Republicans Chose Wrong on ACA

Gerald Arung Bate, Staff Writer

Scrap Obamacare, Keep ACA. This sentiment echoed around the United States, despite the fact that Obamacare and the ACA are synonymous.

Ever since President Obama signed the ACA into law in 2010, Republicans have been nipping at its heels to “repeal and replace” the legislation. However, the first real chance they had at repealing it failed mightily, as Republican leadership could not muster enough votes to repeal and replace it with their own health-care policy.

The Republicans are trapped because they promised to repeal the ACA, but that did not occur, in part, because many of their constituents actually love many aspects of the ACA. Of course, these same people often adamantly oppose “Obamacare” simply because they feel that the two are different programs which, in fact, they are not.

Repealing and revising the ACA was a tool Republicans used as a rallying cry to their base and, after years of promises and dogged attempts, they failed to coalesce behind a bill. The problem is, Americans seem to love many of the provisions in the ACA even if they disliked the man whom it is named after.
Obamacare is an individual-mandate system and, while it’s far from perfect, it has helped millions of Americans get health insurance, which means some 20-million Americans got to see a doctor they otherwise could not afford. Obamacare also ensured that people did not get kicked off their insurance plans because they had a pre-existing condition like cancer or Lupus.

These provisions get overwhelming support from Americans across the board and, in a nonpartisan world, a full repeal of the ACA would, be career suicide for anyone who fought for it, but we don’t live in such a world so the Republican party promised a full repeal of Obamacare (again, just a synonym for the ACA). This leads to one question: Why did so many Americans support a full repeal of Obamacare?
The answer to this question reveals the struggle and fight that still occurs in America today; the fight not only for proper information for the American public, but also an awareness of the racial undertones and partisan lines that led people into believing that Obamacare was bad simply because President Obama was bad and could not have come up with a good idea.

These lines in the sand seem to ignore the fact that the ACA is merely a more polished version of a bill Republicans like Richard Nixon tried to pass in 1974, and one that Republican Senator Chuck Grassley of Iowa tried to push through the Senate in the 1990’s alongside former Speaker of the House Newt Gingrich, although Grassley and Gingrich are now in opposition to the ACA.
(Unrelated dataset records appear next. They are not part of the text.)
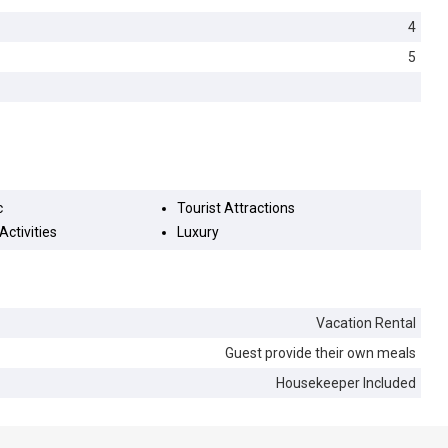
4
5
c
Tourist Attractions
Activities
Luxury
Vacation Rental
Guest provide their own meals
Housekeeper Included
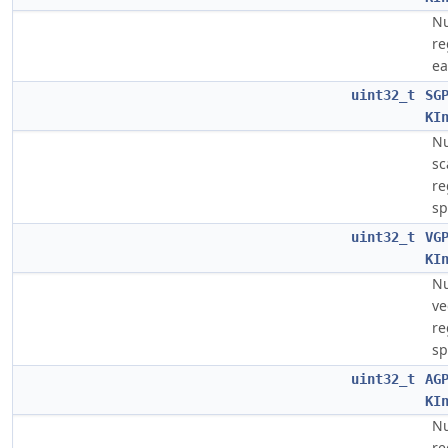
Nu
re
ea
uint32_t
SG
KI
Nu
sc
re
sp
uint32_t
VG
KI
Nu
ve
re
sp
uint32_t
AG
KI
Nu
re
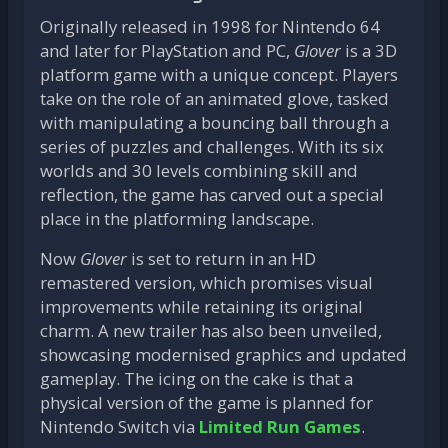
Originally released in 1998 for Nintendo 64
and later for PlayStation and PC,
Glover
is a 3D
platform game with a unique concept. Players
take on the role of an animated glove, tasked
with manipulating a bouncing ball through a
series of puzzles and challenges. With its six
worlds and 30 levels combining skill and
reflection, the game has carved out a special
place in the platforming landscape.
Now
Glover
is set to return in an HD
remastered version, which promises visual
improvements while retaining its original
charm. A new trailer has also been unveiled,
showcasing modernised graphics and updated
gameplay. The icing on the cake is that a
physical version of the game is planned for
Nintendo Switch via
Limited Run Games
.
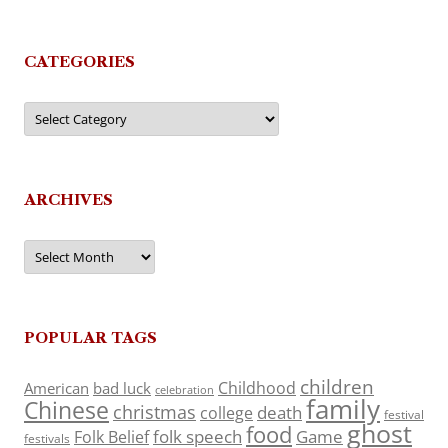
CATEGORIES
Categories
ARCHIVES
Archives
POPULAR TAGS
children
Childhood
American
bad luck
celebration
family
Chinese
christmas
death
college
festival
ghost
food
folk speech
Game
Folk Belief
festivals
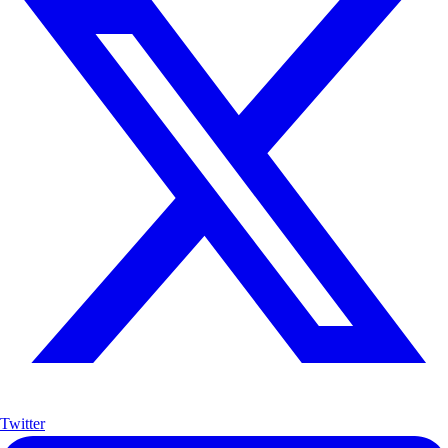
Twitter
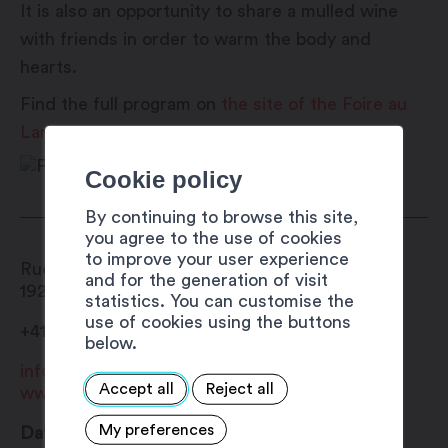
It is also an opportunity to share a mulled wine
with friends in order to warm the body and
hearts.
Find the full program on
the site of the Foire au
Lard.
Cookie policy
By continuing to browse this site,
you agree to the use of cookies
to improve your user experience
Rue du Bourg
and for the generation of visit
1920
Martigny
statistics. You can customise the
use of cookies using the buttons
+41 27 720 49 49
below.
info@martigny.com
Accept all
Reject all
www.foireaulard.ch
My preferences
Date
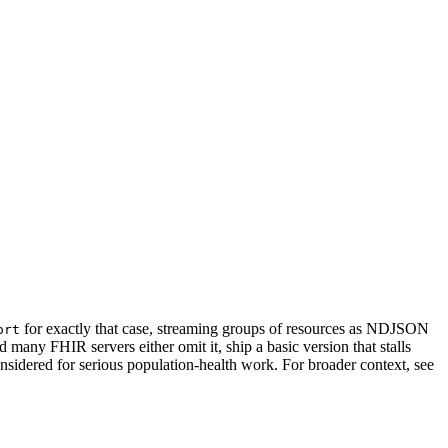
for exactly that case, streaming groups of resources as NDJSON
ort
d many FHIR servers either omit it, ship a basic version that stalls
sidered for serious population-health work. For broader context, see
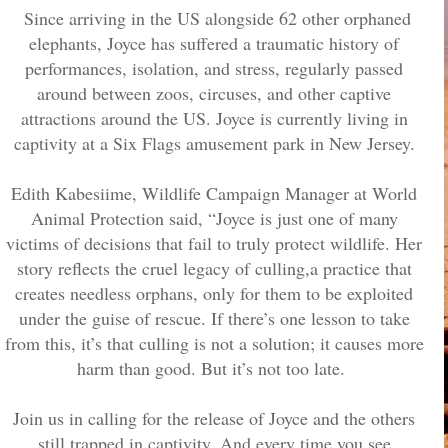
Since arriving in the US alongside 62 other orphaned
elephants, Joyce has suffered a traumatic history of
performances, isolation, and stress, regularly passed
around between zoos, circuses, and other captive
attractions around the US. Joyce is currently living in
captivity at a Six Flags amusement park in New Jersey.
Edith Kabesiime, Wildlife Campaign Manager at World
Animal Protection said, “Joyce is just one of many
victims of decisions that fail to truly protect wildlife. Her
story reflects the cruel legacy of culling,a practice that
creates needless orphans, only for them to be exploited
under the guise of rescue. If there’s one lesson to take
from this, it’s that culling is not a solution; it causes more
harm than good. But it’s not too late.
Join us in calling for the release of Joyce and the others
still trapped in captivity. And every time you see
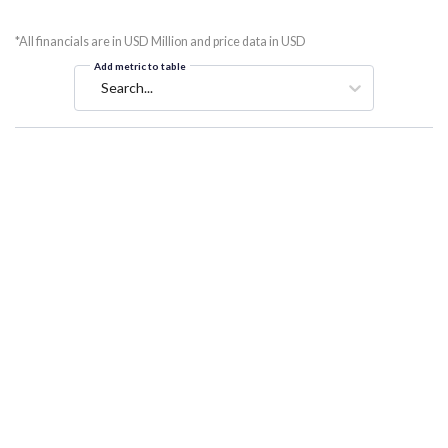
*All financials are in USD Million and price data in USD
Add metric to table
Search...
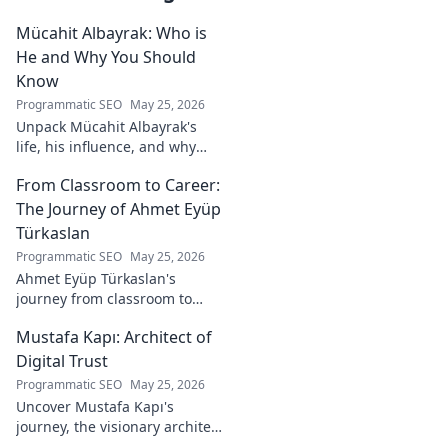
Mücahit Albayrak: Who is
He and Why You Should
Know
Programmatic SEO
May 25, 2026
Unpack Mücahit Albayrak's
life, his influence, and why
he's a crucial figure to
From Classroom to Career:
understand. Get to know him
now!
The Journey of Ahmet Eyüp
Türkaslan
Programmatic SEO
May 25, 2026
Ahmet Eyüp Türkaslan's
journey from classroom to
career. Discover his path,
Mustafa Kapı: Architect of
insights, and inspirations.
Read his story now!
Digital Trust
Programmatic SEO
May 25, 2026
Uncover Mustafa Kapı's
journey, the visionary architect
building robust digital trust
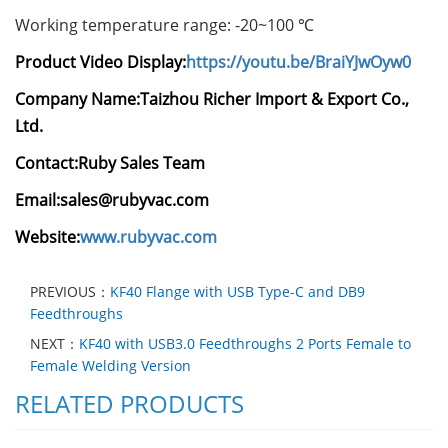
Working temperature range: -20~100 ℃
Product Video Display:
https://youtu.be/BraiYJwOyw0
Company Name:
Taizhou Richer Import & Export Co.,
Ltd.
Contact:Ruby Sales Team
Email:sales@rubyvac.com
Website:
www.rubyvac.com
PREVIOUS：
KF40 Flange with USB Type-C and DB9
Feedthroughs
NEXT：
KF40 with USB3.0 Feedthroughs 2 Ports Female to
Female Welding Version
RELATED PRODUCTS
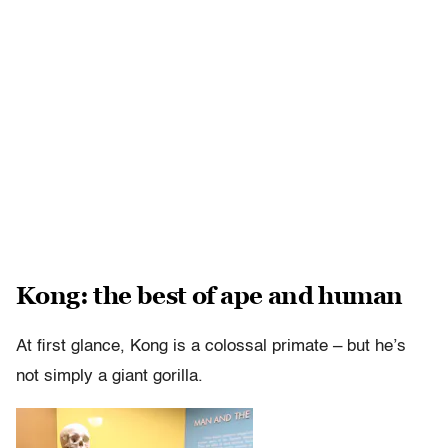
Kong: the best of ape and human
At first glance, Kong is a colossal primate – but he’s
not simply a giant gorilla.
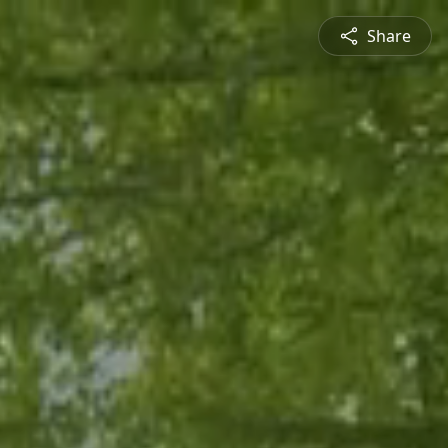
Share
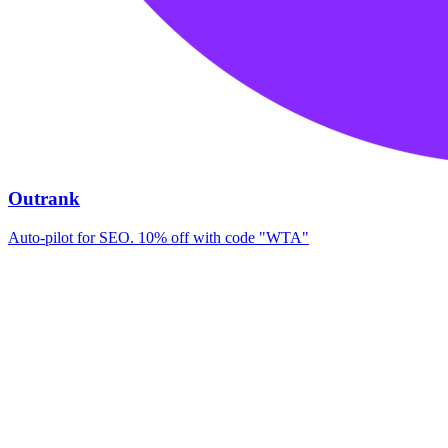
Outrank
Auto-pilot for SEO. 10% off with code "WTA"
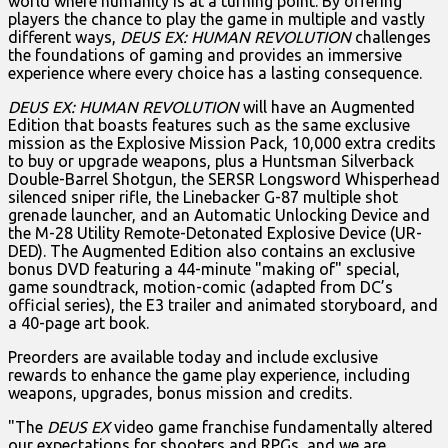
world where humanity is at a turning point. By offering
players the chance to play the game in multiple and vastly
different ways,
DEUS EX: HUMAN REVOLUTION
challenges
the foundations of gaming and provides an immersive
experience where every choice has a lasting consequence.
DEUS EX: HUMAN REVOLUTION
will have an Augmented
Edition that boasts features such as the same exclusive
mission as the Explosive Mission Pack, 10,000 extra credits
to buy or upgrade weapons, plus a Huntsman Silverback
Double-Barrel Shotgun, the SERSR Longsword Whisperhead
silenced sniper rifle, the Linebacker G-87 multiple shot
grenade launcher, and an Automatic Unlocking Device and
the M-28 Utility Remote-Detonated Explosive Device (UR-
DED). The Augmented Edition also contains an exclusive
bonus DVD featuring a 44-minute "making of" special,
game soundtrack, motion-comic (adapted from DC’s
official series), the E3 trailer and animated storyboard, and
a 40-page art book.
Preorders are available today and include exclusive
rewards to enhance the game play experience, including
weapons, upgrades, bonus mission and credits.
"The
DEUS EX
video game franchise fundamentally altered
our expectations for shooters and RPGs, and we are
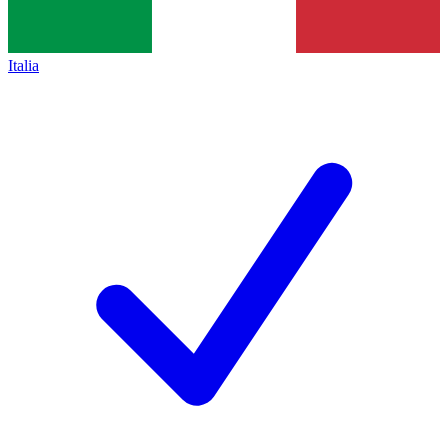
Italia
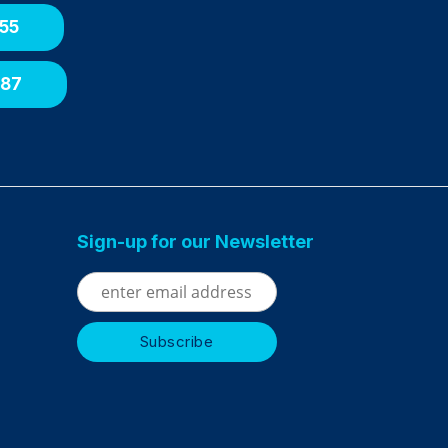
55
087
Sign-up for our Newsletter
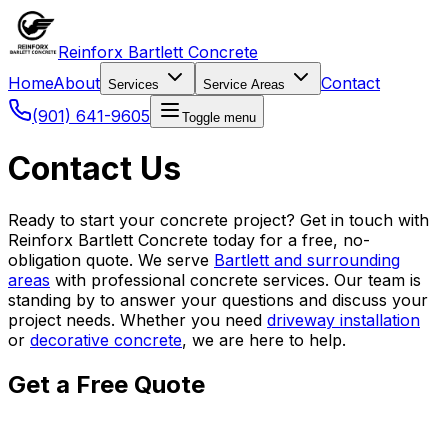
Reinforx Bartlett Concrete
Home
About
Contact
Services
Service Areas
(901) 641-9605
Toggle menu
Contact Us
Ready to start your concrete project? Get in touch with
Reinforx Bartlett Concrete today for a free, no-
obligation quote. We serve
Bartlett and surrounding
areas
with professional concrete services. Our team is
standing by to answer your questions and discuss your
project needs. Whether you need
driveway installation
or
decorative concrete
, we are here to help.
Get a Free Quote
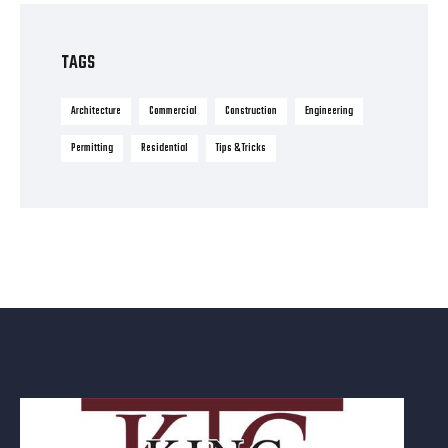
TAGS
Architecture
Commercial
Construction
Engineering
Permitting
Residential
Tips & Tricks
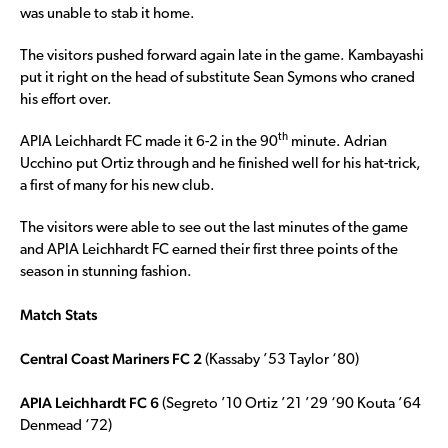
was unable to stab it home.
The visitors pushed forward again late in the game. Kambayashi
put it right on the head of substitute Sean Symons who craned
his effort over.
th
APIA Leichhardt FC made it 6-2 in the 90
minute. Adrian
Ucchino put Ortiz through and he finished well for his hat-trick,
a first of many for his new club.
The visitors were able to see out the last minutes of the game
and APIA Leichhardt FC earned their first three points of the
season in stunning fashion.
Match Stats
Central Coast Mariners FC 2
(Kassaby ’53 Taylor ‘80)
APIA Leichhardt FC 6
(Segreto ’10 Ortiz ’21 ’29 ‘90 Kouta ’64
Denmead ‘72)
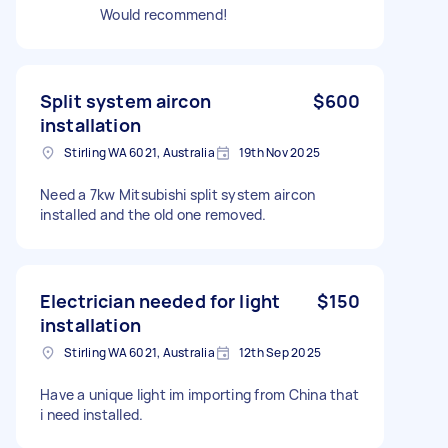
Would recommend!
Split system aircon
$600
installation
Stirling WA 6021, Australia
19th Nov 2025
Need a 7kw Mitsubishi split system aircon
installed and the old one removed.
Electrician needed for light
$150
installation
Stirling WA 6021, Australia
12th Sep 2025
Have a unique light im importing from China that
i need installed.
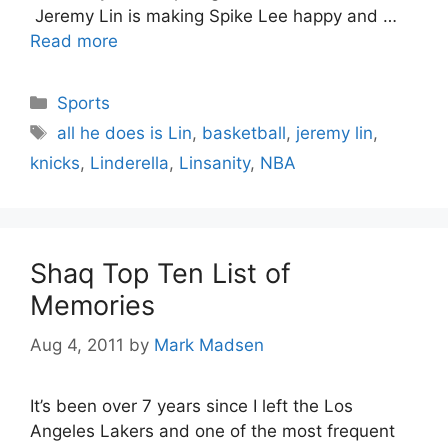
Jeremy Lin is making Spike Lee happy and …
Read more
Categories
Sports
Tags
all he does is Lin
,
basketball
,
jeremy lin
,
knicks
,
Linderella
,
Linsanity
,
NBA
Shaq Top Ten List of
Memories
Aug 4, 2011
by
Mark Madsen
It’s been over 7 years since I left the Los
Angeles Lakers and one of the most frequent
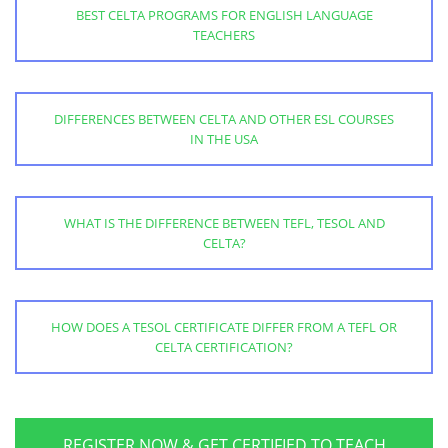
BEST CELTA PROGRAMS FOR ENGLISH LANGUAGE
TEACHERS
DIFFERENCES BETWEEN CELTA AND OTHER ESL COURSES
IN THE USA
WHAT IS THE DIFFERENCE BETWEEN TEFL, TESOL AND
CELTA?
HOW DOES A TESOL CERTIFICATE DIFFER FROM A TEFL OR
CELTA CERTIFICATION?
REGISTER NOW & GET CERTIFIED TO TEACH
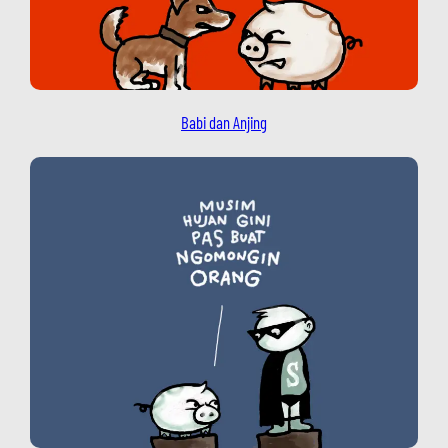
Babi dan Anjing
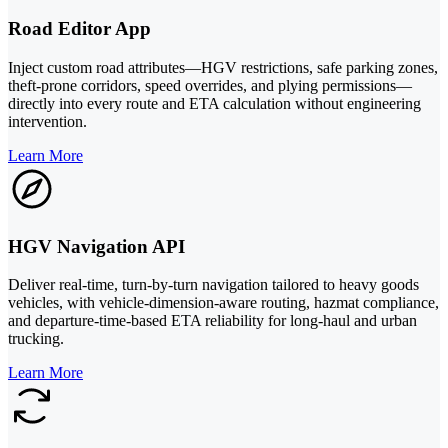
Road Editor App
Inject custom road attributes—HGV restrictions, safe parking zones,
theft-prone corridors, speed overrides, and plying permissions—
directly into every route and ETA calculation without engineering
intervention.
Learn More
HGV Navigation API
Deliver real-time, turn-by-turn navigation tailored to heavy goods
vehicles, with vehicle-dimension-aware routing, hazmat compliance,
and departure-time-based ETA reliability for long-haul and urban
trucking.
Learn More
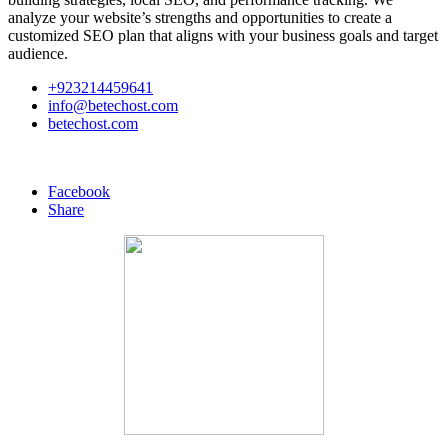
analyze your website’s strengths and opportunities to create a
customized SEO plan that aligns with your business goals and target
audience.
+923214459641
info@betechost.com
betechost.com
Facebook
Share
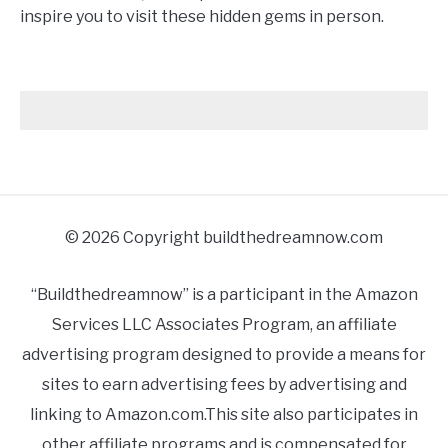
inspire you to visit these hidden gems in person.
© 2026 Copyright buildthedreamnow.com
“Buildthedreamnow” is a participant in the Amazon
Services LLC Associates Program, an affiliate
advertising program designed to provide a means for
sites to earn advertising fees by advertising and
linking to Amazon.com.This site also participates in
other affiliate programs and is compensated for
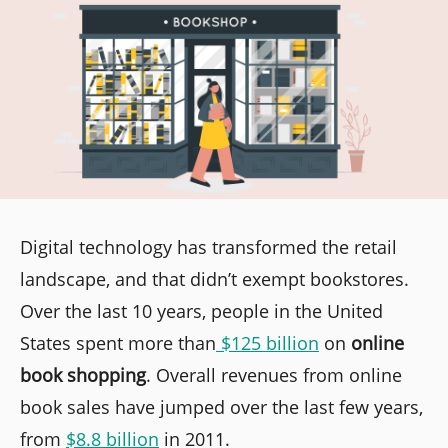
Digital technology has transformed the retail
landscape, and that didn’t exempt bookstores.
Over the last 10 years, people in the United
States spent more than
$125 billion
on
online
book shopping
. Overall revenues from online
book sales have jumped over the last few years,
from
$8.8 billion
in 2011.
After seven years of promising to repeal it, the Republicans now realize that Americans like having affordable health insurance, as Americans came out in droves to support the ACA, which forced Republicans to create a hodge-podge bill that did nothing to stem the rising premiums, but instead reduced funding for Obamacare and gave the wealthiest 2%, about $280 billion in tax breaks.
After the GOP’s failed attempt to repeal and replace, the most politically savvy option would be to provide incentives for pharmaceutical companies to make drugs affordable and stem price gouging, and also reduce ever-rising premiums. However, as this is the GOP, what will most likely happen is the GOP will refuse to fund Obamacare and try to force it to become obsolete.